Like millions of others around the globe, my computer just launched its regular system scan. Riffling through all its files and folders, it’s searching for things that don’t belong there. Things that have snuck in quietly through some vulnerability, and which could be doing damage.
I imagine you know where I’m going with this.
For computers aren’t the only entities exposed to viruses and malware. Some of our own internal programs can be pretty malicious, too. And we can pick them up from all sorts of places – some may have been travelling with us for years, and have perhaps even afflicted generations of our family.
The inner critic is one such ‘program’. It’s a tyrant that usually barks orders and reprimands us until we’re overcome with shame and reluctant to take a step in any direction in case we’re WRONG somehow (again).
Like computer viruses, these programs slow us down. They can interfere with what we want to do and who we might want to become. They can fill our system with other people’s stuff. They can hijack our dreams.
So it might be important, once in a while, to take a moment and do a system scan of your own. To just find a quiet space and go within, and see what’s there:
What habits do you have about the way that you see yourself?

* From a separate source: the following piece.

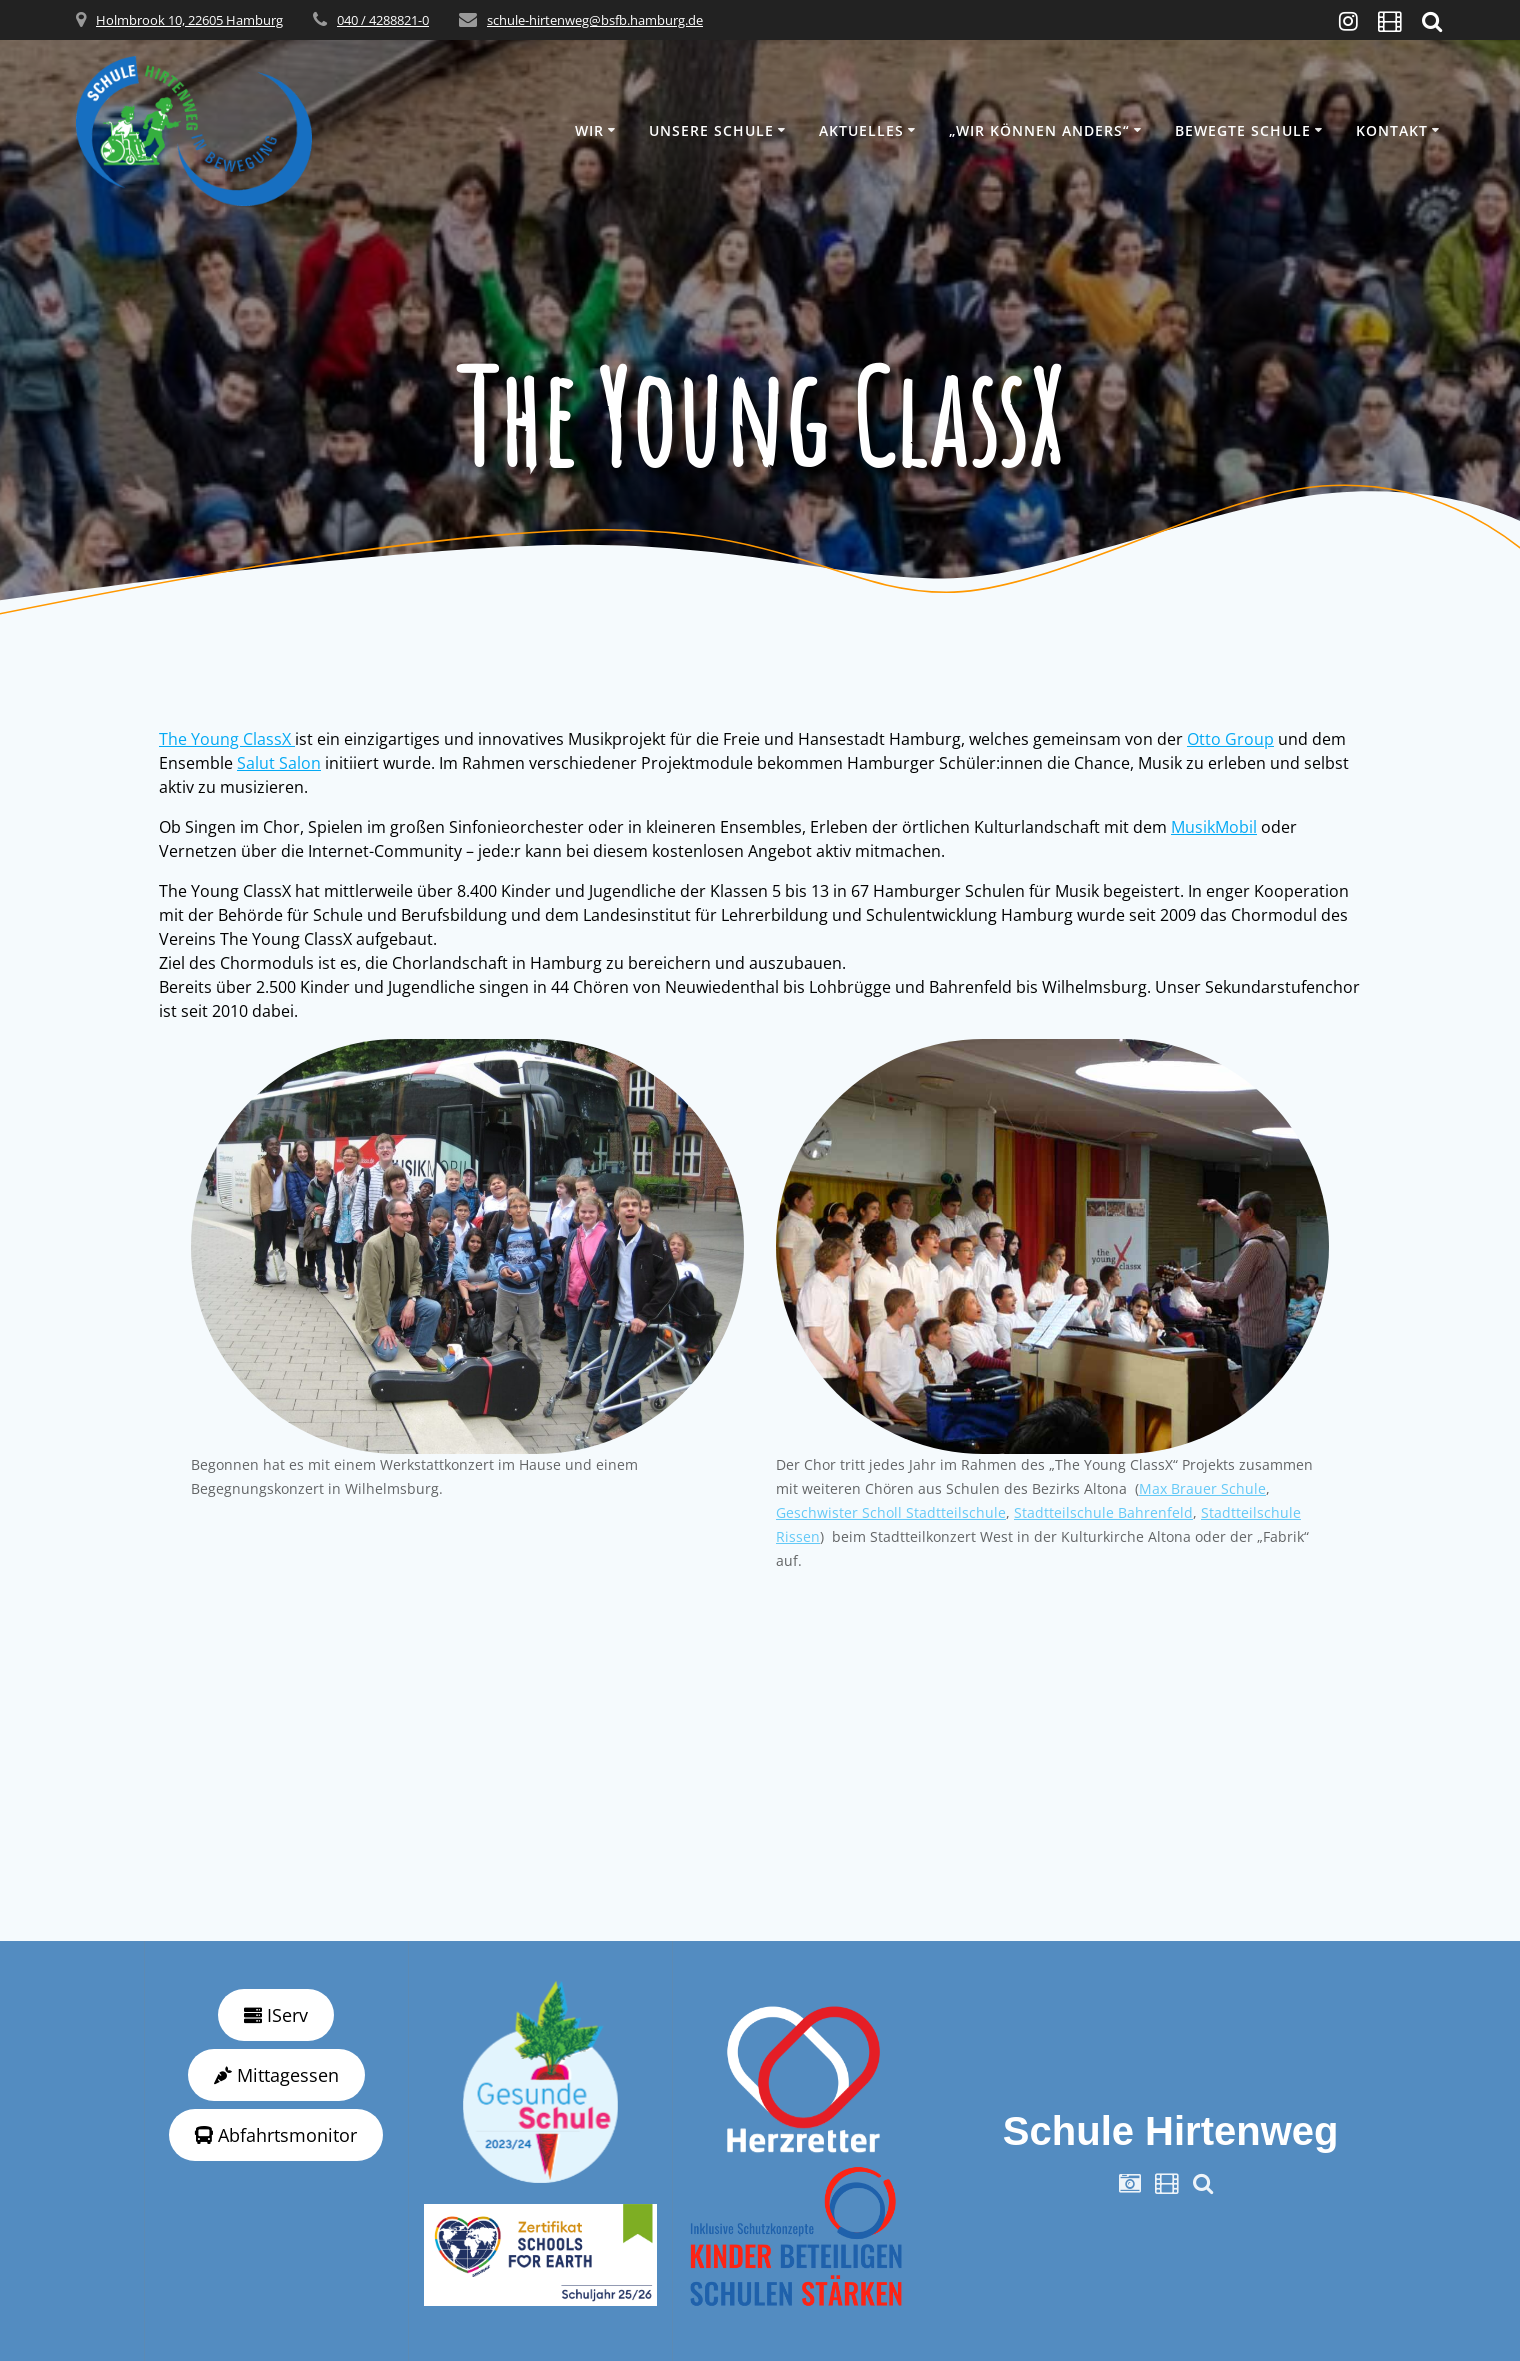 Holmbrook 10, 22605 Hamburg (189, 20)
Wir (589, 130)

Are there automatic ways you behave or react – and do you want to keep them that way?
Where might some of your internal programs have come from – when did you inherit them?
What other desires or emotions or relationships might they be impacting?
Though some of these things can be challenging to ‘quarantine’ or ‘delete’ from your system, even just knowing that they’re there is a meaningful step. For by becoming mindful of destructive programs or habits, already you have changed your relationship to them.
Just by noticing them, you've already started to free yourself.